The beef gets cooked with taco seasoning and tomato paste for that classic flavor we all know and love. Dollops of sour cream and those crunchy fried tortilla strips make each bite satisfying.

It’s the kind of dinner that works any night of the week, filling enough to keep everyone happy without weighing you down.

taco salad
Image: jesslovescooking.com / All Rights reserved

Why You’ll Love This Taco Salad

  • Ready in 20-30 minutes – This is perfect for busy weeknights when you need dinner on the table fast without sacrificing flavor.
  • All your favorite taco flavors in one bowl – You get seasoned beef, cheese, beans, and crispy tortilla strips without the mess of assembling individual tacos.
  • Customizable to your taste – Everyone can add their favorite toppings and adjust the heat level, making it great for feeding a crowd with different preferences.
  • Lighter than traditional tacos – The fresh romaine and tomatoes give you a satisfying meal that won’t weigh you down, while still being filling and delicious.

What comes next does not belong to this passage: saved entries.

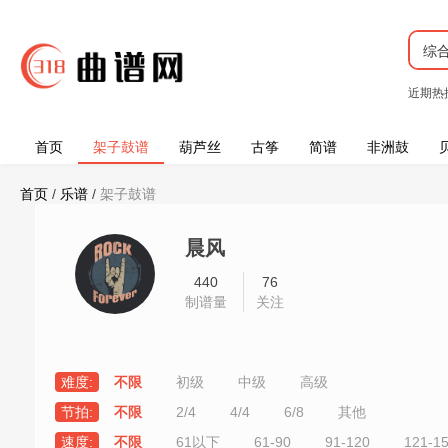
综
近期热
首页
架子鼓谱
葫芦丝
古筝
简谱
非洲鼓
首页
/
乐谱
/
架子鼓谱
晨风
440
76
制谱量
关注
难度:
不限
初级
中级
高级
节拍:
不限
2/4
4/4
6/8
其他
速度:
不限
61以下
61-90
91-120
121-1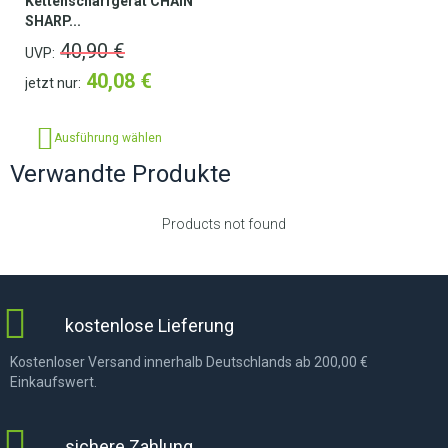
Kettenschärfgerät CHAIN
SHARP...
40,90
€
UVP:
40,08
€
jetzt nur:
Ausführung wählen
Verwandte Produkte
Products not found
kostenlose Lieferung
Kostenloser Versand innerhalb Deutschlands ab 200,00 €
Einkaufswert.
sichere Zahlung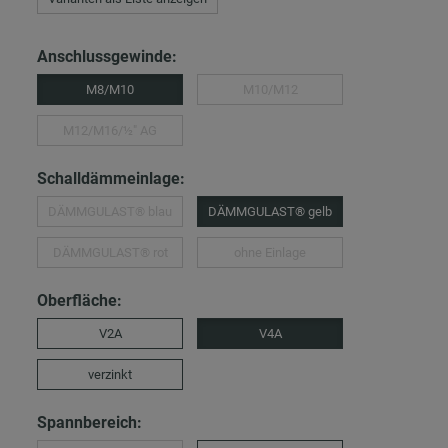
Anschlussgewinde:
M8/M10
M10/M12
M12/M16/½″ AG
Schalldämmeinlage:
DÄMMGULAST® blau
DÄMMGULAST® gelb
DÄMMGULAST® rot
ohne Einlage
Oberfläche:
V2A
V4A
verzinkt
Spannbereich: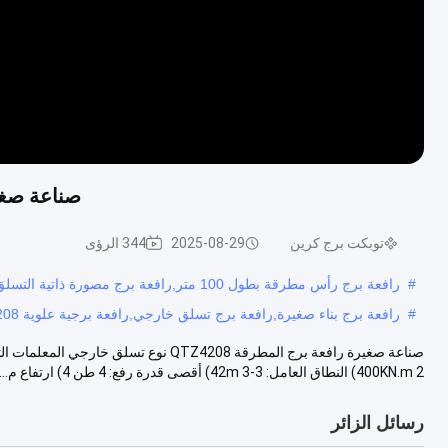
صناعة صغيرة رافع
توبكت برج كرين
2025-08-29
344 الرؤى
#
رافعة برج رأس مطرقة بطول 100 متر,رافعة برج مصورة ذاتية التسلق,2رافعة برج الرأس المطرقة
#
رافعة برج بناء صغيرة,رافعة برج تسلق خارجي,رافعة برجية علوية QTZ4208
400KN.m 2) النطاق العامل: 3-42m 3) أقصى قدرة رفع: 4 طن 4) ارتفاع م...
رسائل الزائر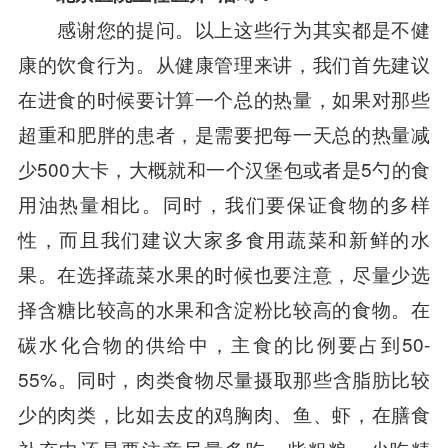
感谢您的提问。以上这些行为其实都是不健
康的饮食行为。从健康管理来讲，我们首先建议
在进食的时候要计算一个总的热量，如果对那些
超重和肥胖的患者，是需要把每一天总的热量减
少500大卡，大概就和一个汉堡包或者是5勺的食
用油热量相比。同时，我们要保证食物的多样
性，而且我们建议大家多食用蔬菜和新鲜的水
果。在选择蔬菜水果的时候也要注意，尽量少选
择含糖比较高的水果和含淀粉比较高的食物。在
碳水化合物的供给中，主食的比例要占到50-
55%。同时，肉类食物尽量摄取那些含脂肪比较
少的肉类，比如去皮的鸡胸肉、鱼、虾，在膳食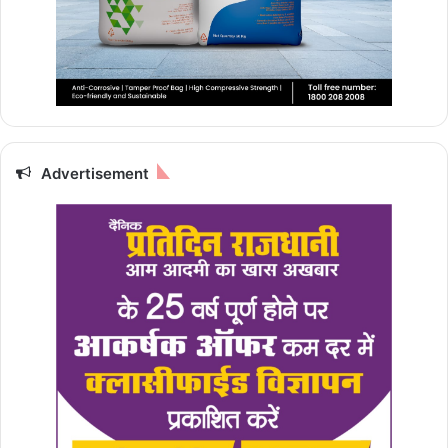
Advertisement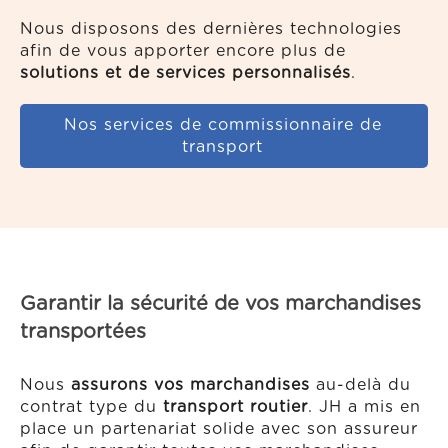
Nous disposons des dernières technologies
afin de vous apporter encore plus de
solutions et de services personnalisés
.
Nos services de commissionnaire de
transport
Garantir la sécurité de vos marchandises
transportées
Nous
assurons vos marchandises
au-delà du
contrat type du
transport routier
. JH a mis en
place un partenariat solide avec son assureur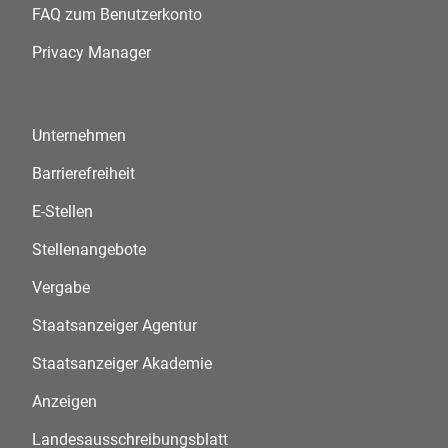
FAQ zum Benutzerkonto
Privacy Manager
Unternehmen
Barrierefreiheit
E-Stellen
Stellenangebote
Vergabe
Staatsanzeiger Agentur
Staatsanzeiger Akademie
Anzeigen
Landesausschreibungsblatt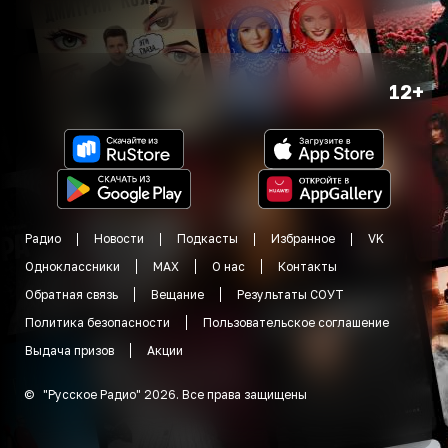
12+
Радио
Новости
Подкасты
Избранное
VK
Одноклассники
MAX
О нас
Контакты
Обратная связь
Вещание
Результаты СОУТ
Политика безопасности
Пользовательское соглашение
Выдача призов
Акции
©
"
Русское Радио
"
2026
.
Все права защищены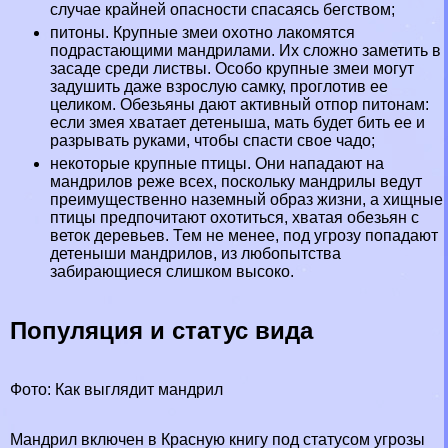
случае крайней опасности спасаясь бегством;
питоны
. Крупные змеи охотно лакомятся
подрастающими мaндрилами. Их сложно заметить в
засаде среди листвы. Особо крупные змеи могут
задушить даже взрослую самку, проглотив ее
целиком. Обезьяны дают активный отпор питонам:
если змея хватает детеныша, мать будет бить ее и
разрывать руками, чтобы спасти свое чадо;
некоторые крупные птицы. Они нападают на
мaндрилов реже всех, поскольку мaндрилы ведут
преимущественно наземный образ жизни, а хищные
птицы предпочитают охотиться, хватая обезьян с
веток деревьев. Тем не менее, под угрозу попадают
детеныши мaндрилов, из любопытства
забирающиеся слишком высоко.
Популяция и статус вида
Фото: Как выглядит мaндрил
Maндрил включен в Красную книгу под статусом угрозы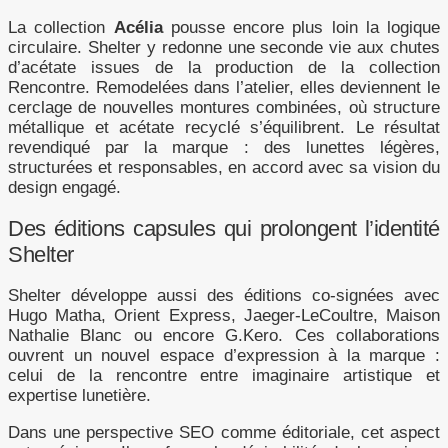
La collection
Acélia
pousse encore plus loin la logique
circulaire. Shelter y redonne une seconde vie aux chutes
d’acétate issues de la production de la collection
Rencontre. Remodelées dans l’atelier, elles deviennent le
cerclage de nouvelles montures combinées, où structure
métallique et acétate recyclé s’équilibrent. Le résultat
revendiqué par la marque : des lunettes légères,
structurées et responsables, en accord avec sa vision du
design engagé.
Des éditions capsules qui prolongent l’identité
Shelter
Shelter développe aussi des éditions co-signées avec
Hugo Matha, Orient Express, Jaeger-LeCoultre, Maison
Nathalie Blanc ou encore G.Kero. Ces collaborations
ouvrent un nouvel espace d’expression à la marque :
celui de la rencontre entre imaginaire artistique et
expertise lunetière.
Dans une perspective SEO comme éditoriale, cet aspect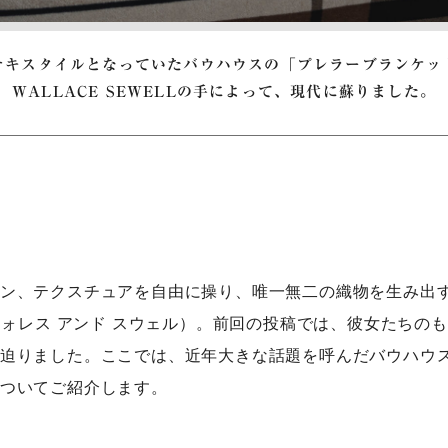
テキスタイルとなっていたバウハウスの「プレラーブランケッ
WALLACE SEWELLの手によって、現代に蘇りました。
ン、テクスチュアを自由に操り、唯一無二の織物を生み出すW
（ウォレス アンド スウェル）。前回の投稿では、彼女たちの
迫りました。ここでは、近年大きな話題を呼んだバウハウ
ついてご紹介します。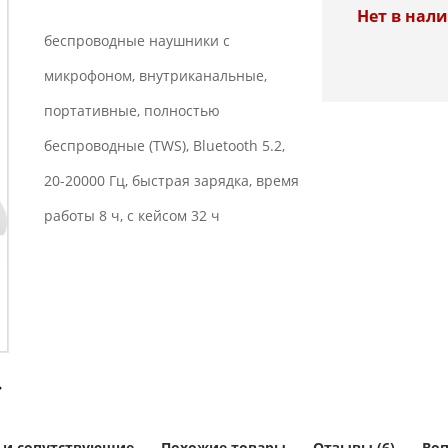
Нет в нал
беспроводные наушники с
микрофоном, внутриканальные,
портативные, полностью
беспроводные (TWS), Bluetooth 5.2,
20-20000 Гц, быстрая зарядка, время
работы 8 ч, с кейсом 32 ч
 и сопутствующие
Похожие товары
Отзывы (6)
Воп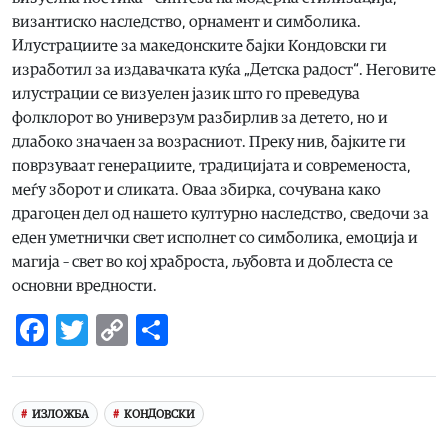
византиско наследство, орнамент и симболика.
Илустрациите за македонските бајки Кондовски ги
изработил за издавачката куќа „Детска радост“. Неговите
илустрации се визуелен јазик што го преведува
фолклорот во универзум разбирлив за детето, но и
длабоко значаен за возрасниот. Преку нив, бајките ги
поврзуваат генерациите, традицијата и современоста,
меѓу зборот и сликата. Оваа збирка, сочувана како
драгоцен дел од нашето културно наследство, сведочи за
еден уметнички свет исполнет со симболика, емоција и
магија – свет во кој храброста, љубовта и доблеста се
основни вредности.
Facebook
Twitter
Copy
Share
Link
ИЗЛОЖБА
КОНДОВСКИ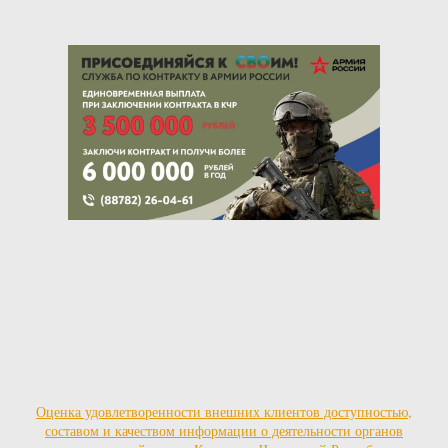
Оценка удовлетворенности внешних клиентов доступностью,
составом и качеством информации о деятельности органов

What Kind of Ground Beef Should I Use?

For taco salad, you’ll want to pick ground beef with the right fat content to keep things flavorful without being too greasy. I typically go for 80/20 or 85/15 ground beef, which gives you enough fat for great taste while still draining off excess grease after cooking. If you’re looking for a leaner option, 90/10 will work too, though you might want to add a tiny splash of oil to the pan to prevent sticking. Ground beef labeled as “ground chuck” is usually your best bet since it comes from the shoulder and has good flavor, but regular ground beef from the supermarket will do the job just fine.

taco salad
Image: jesslovescooking.com / All Rights reserved

Options for Substitutions

This taco salad is pretty forgiving when it comes to swapping ingredients:

  • Ground beef: You can easily swap ground beef for ground turkey, chicken, or pork. For a vegetarian option, try crumbled firm tofu or a plant-based ground meat – just cook it the same way and season generously.
  • Corn tortillas: Flour tortillas work just fine if that’s what you have. You can also skip the homemade strips entirely and use store-bought tortilla chips or crushed Doritos for a shortcut.
  • Romaine lettuce: Iceberg, mixed greens, or chopped cabbage all work well. Just pick something crisp that can hold up to the toppings.
  • Black beans: Pinto beans or kidney beans are great alternatives. You can also use refried beans, though you’ll want to warm them and dollop them on top instead of mixing them in.
  • Cheddar cheese: Monterey Jack, pepper jack, or a Mexican blend cheese all melt nicely and taste great. Use whatever cheese you prefer or have on hand.
  • Sour cream: Greek yogurt makes a healthier swap and tastes nearly identical. You can also use Mexican crema for a thinner, tangier option.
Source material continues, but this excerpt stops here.